Everyone who reads this blog should know by now that I love being a foster parent. It’s not just something I do. It’s who I am.
We didn’t become foster parents until I was almost 40. Do I regret not having become foster parents sooner? Yes, yes I do. I sometimes think about all of the kids we could have known if we had started sooner. I wish we had.
But then again, the only reason we took Kiddo and Brother as a placement is because we were new and inexperienced and didn’t realize what we were getting ourselves into with them. Now, I would meet Brother as he was back then, and know immediately that he was beyond the scope of anything we could handle. And if we hadn’t met Kiddo and taken her as a placement? My heart breaks at the thought. I can’t imagine my life without having her as my “1st born” so to speak. So perhaps things worked out for the best.
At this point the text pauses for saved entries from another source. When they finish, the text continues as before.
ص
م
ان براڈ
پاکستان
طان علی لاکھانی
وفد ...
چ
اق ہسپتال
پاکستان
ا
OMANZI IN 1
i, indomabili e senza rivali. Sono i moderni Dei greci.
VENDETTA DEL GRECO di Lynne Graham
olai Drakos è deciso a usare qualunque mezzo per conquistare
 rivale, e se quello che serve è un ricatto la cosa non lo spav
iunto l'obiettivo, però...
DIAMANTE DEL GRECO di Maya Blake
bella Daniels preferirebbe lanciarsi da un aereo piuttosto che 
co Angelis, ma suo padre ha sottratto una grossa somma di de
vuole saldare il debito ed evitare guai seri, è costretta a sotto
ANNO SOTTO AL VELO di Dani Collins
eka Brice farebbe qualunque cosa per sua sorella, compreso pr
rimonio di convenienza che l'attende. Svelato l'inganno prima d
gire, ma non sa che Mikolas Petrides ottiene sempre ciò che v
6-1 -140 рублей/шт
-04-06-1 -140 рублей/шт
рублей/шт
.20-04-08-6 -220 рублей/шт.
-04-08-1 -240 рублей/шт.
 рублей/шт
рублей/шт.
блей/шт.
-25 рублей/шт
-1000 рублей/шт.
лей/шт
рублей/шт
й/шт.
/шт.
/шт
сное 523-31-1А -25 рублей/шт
I also think I needed a bunch of child free years in order to work through some of my own issues, and get my career going, and get some fun out of the way first. So probably it all worked out right.
The problem with not having started as a foster parent until almost 40 is that I’m getting older with each successive year (damnit, I haven’t figured out how to stop that yet!) and at some point we will be too old to keep up with toddlers. We are a foster to adopt home, which means that if a child who lives with us becomes freed for adoption we would most likely adopt them. I don’t want to be 80 at my child’s high school graduation. So there’s a limit as to how long will be able to do this. Kids need parents long after they turn 18 and I need to be around for any kids we might happen to adopt.
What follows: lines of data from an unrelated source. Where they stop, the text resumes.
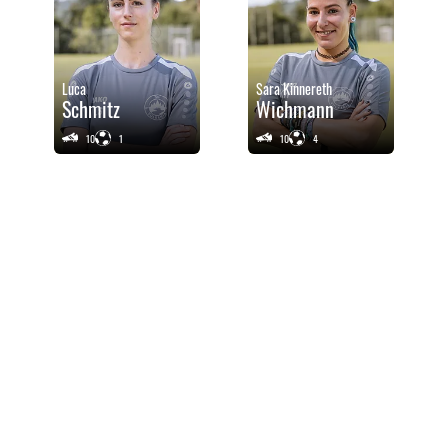
Luca
Sara Kinnereth
Schmitz
Wichmann
10
1
10
4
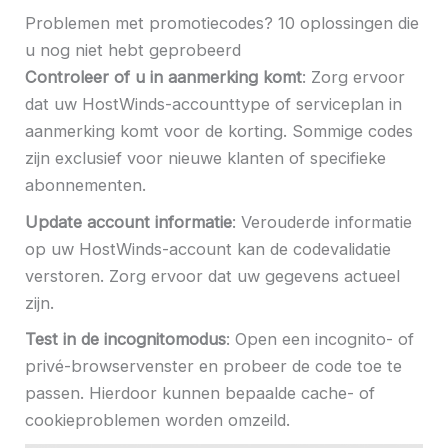
Problemen met promotiecodes? 10 oplossingen die
u nog niet hebt geprobeerd
Controleer of u in aanmerking komt
: Zorg ervoor
dat uw HostWinds-accounttype of serviceplan in
aanmerking komt voor de korting. Sommige codes
zijn exclusief voor nieuwe klanten of specifieke
abonnementen.
Update account informatie
: Verouderde informatie
op uw HostWinds-account kan de codevalidatie
verstoren. Zorg ervoor dat uw gegevens actueel
zijn.
Test in de incognitomodus
: Open een incognito- of
privé-browservenster en probeer de code toe te
passen. Hierdoor kunnen bepaalde cache- of
cookieproblemen worden omzeild.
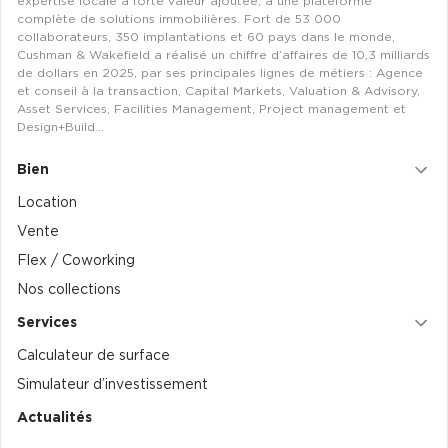
expertise locale à forte valeur ajoutée, à une plateforme
complète de solutions immobilières. Fort de 53 000
collaborateurs, 350 implantations et 60 pays dans le monde,
Cushman & Wakefield a réalisé un chiffre d’affaires de 10,3 milliards
de dollars en 2025, par ses principales lignes de métiers : Agence
et conseil à la transaction, Capital Markets, Valuation & Advisory,
Asset Services, Facilities Management, Project management et
Design+Build…
Bien
Location
Vente
Flex / Coworking
Nos collections
Services
Calculateur de surface
Simulateur d’investissement
Actualités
The teen we have been meeting with who may potentially live here is legally freed for adoption, but at 16 it would be entirely up to her whether she wants to be adopted or not. That’s the way it should be. Adoption should never be forced on a teen who doesn’t want it. After all, she had a first family and may just want to stop there. I’m curious how things will play out. We don’t even know if she will decide to live here yet, and if she does, whether she would ever want to be adopted. Even if she doesn’t want to be, we are happy to be her “forever family” so that she always has a place to go and people to support her.
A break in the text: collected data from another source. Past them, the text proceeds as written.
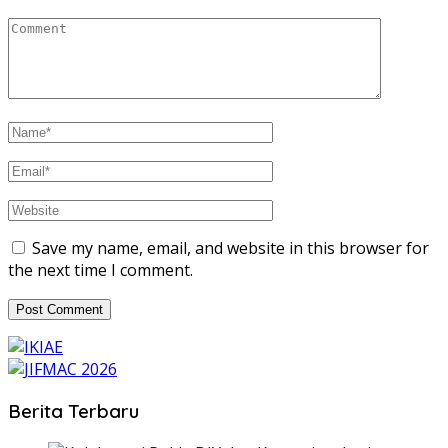
Save my name, email, and website in this browser for
the next time I comment.
Berita Terbaru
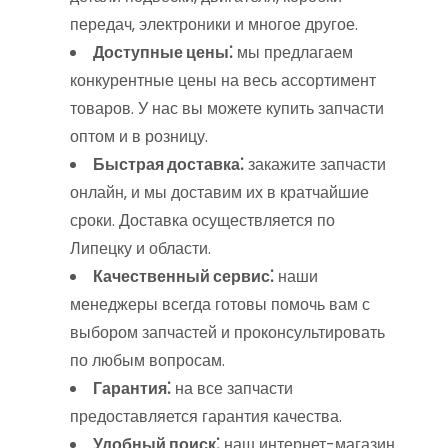
передач‚ электроники и многое другое.
Доступные цены⁚
мы предлагаем
конкурентные цены на весь ассортимент
товаров. У нас вы можете купить запчасти
оптом и в розницу.
Быстрая доставка⁚
закажите запчасти
онлайн‚ и мы доставим их в кратчайшие
сроки. Доставка осуществляется по
Липецку и области.
Качественный сервис⁚
наши
менеджеры всегда готовы помочь вам с
выбором запчастей и проконсультировать
по любым вопросам.
Гарантия⁚
на все запчасти
предоставляется гарантия качества.
Удобный поиск⁚
наш интернет-магазин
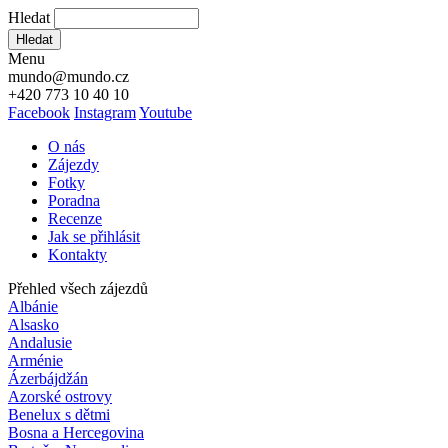
Hledat
Hledat
Menu
mundo@mundo.cz
+420 773 10 40 10
Facebook
Instagram
Youtube
O nás
Zájezdy
Fotky
Poradna
Recenze
Jak se přihlásit
Kontakty
Přehled všech zájezdů
Albánie
Alsasko
Andalusie
Arménie
Ázerbájdžán
Azorské ostrovy
Benelux s dětmi
Bosna a Hercegovina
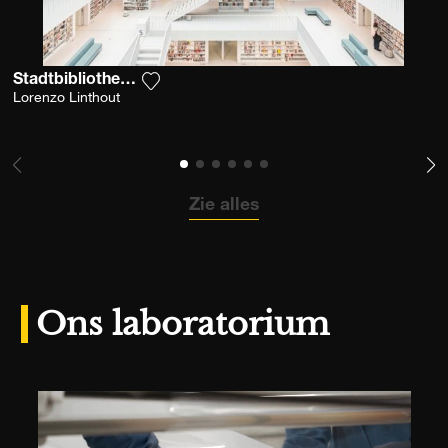
Stadtbibliothek Stuttgart
Voeg het product toe aan mijn verlanglijs
Lorenzo Linthout
Zie alles
Ons laboratorium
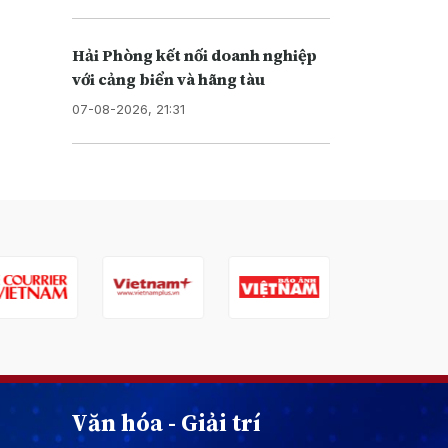
Hải Phòng kết nối doanh nghiệp
với cảng biển và hãng tàu
07-08-2026, 21:31
Văn hóa - Giải trí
So how much longer will we be foster parents? Seth is thinking about going into pediatric ICU as a nurse, or else labor and delivery. If he chooses PICU, it’s going to be incredibly emotionally taxing work and he is going to lose kids he grows close to. We both worry about whether he will burn out and be unable to keep loving and losing kids as a foster parent. I worry so much about that happening because I need to be a foster parent. I am absolutely not ready to be done with fostering yet. How long that will be the case for me I don’t know. I just know that right now being a foster parent is who I am and I’m not ready to quit.